4 November 2014

Banks and insurers that fail to invest in technology should be fined

James Daley

By James Daley LinkedIn

Years of under-investment in IT systems causes misery for banking and insurance customers every day. It's up to the regulator to ensure that banks and insurers don't slip behind again.

Earlier this week, it was reported that Royal Bank of Scotland is on the verge of receiving a hefty fine for a failure in its computer systems two years ago - a failure that briefly left millions of customers unable to get their hands on their money. It's absolutely the right response and it's all the more encouraging to hear that the Prudential Regulation Authority has also written to the chairmen of Britain's largest banks reminding them of their obligation to ensure that such failures don't happen in the future.

For the less tech-savvy amongst us - and I include myself in that camp - it may seem harsh to heap multi-million pound penalties on banks simply because their computers broke down.
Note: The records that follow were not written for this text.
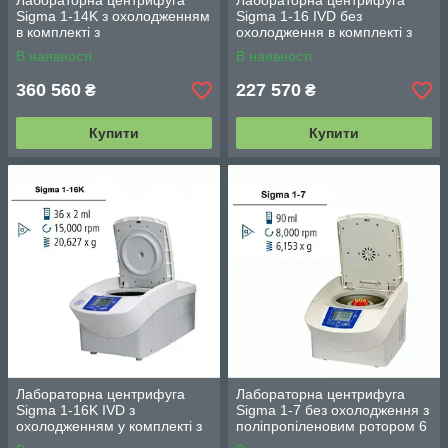
Лабораторна центрифуга
Лабораторна центрифуга
Sigma 1-14K з охолодженням
Sigma 1-16 IVD без
в комплекті з
охолодження в комплекті з
поліпропіленовим ротором
поліпропіленовим ротором
В наявності
В наявності
24 х 1,5/2,0 мл
24 х 1,5/2,0 мл
360 560
227 570
₴
₴
Купити
Купити
Лабораторна центрифуга
Лабораторна центрифуга
Sigma 1-16K IVD з
Sigma 1-7 без охолодження з
охолодженням у комплекті з
поліпропіленовим ротором 6
поліпропіленовим ротором
х 15 мл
But these kinds of upsets are entirely preventable in this day and age - with most companies having multiple back up servers and various other fall-back support systems when things go wrong. In RBS's case, the failure was in no small part down to its under-investment in its core technology over the past decade. And if you're one of the UK's big four clearing banks - upon which a significant part of the UK economy depends -  that's not acceptable.

Computer says...

But this is not a problem that is limited to the banking sector. Under-investment in computer systems continues to cause millions of pounds of consumer detriment every year. Many banks and insurers are unable to make simple changes to the templates that they use for creating letters or policy documents for their customers. So when a major regulatory change takes place - such as George Osborne's Budget pension reforms - insurers are unable to respond instantly. Many pension companies continued sending outdated information to their customers after this year's Budget, as making significant changes to their communications was far from a simple task.

Hindsight is of course a wonderful thing - and many of these organisations did spend large amounts of money on their systems 20 or 30 years ago, unaware that technology might come on so quickly in the years that followed. Nevertheless, more recently the crucial investment in redeveloping IT systems has too often failed to be prioritised. Given that the sums of money involved are large, companies have kicked the issue into the long grass, committing to overhaul the technology in the long, not the short-run. And it has more often than not been the customer who has lost out.

A strong message

It's for this reason that the regulator needs to send a strong message in the way that it deals with RBS. Companies need to made to see that failure to invest in flexible IT systems is a breach of the regulatory code. It leads to customers being treated unfairly, and it increases the likelihood that customer communications will be wrong or outdated.

Whatever action follows for RBS should be a warning not just for other banks - but for insurers as well. Being technologically fleet of foot is compulsory if you wish to be part of the financial services landscape in 2014. It is not optional.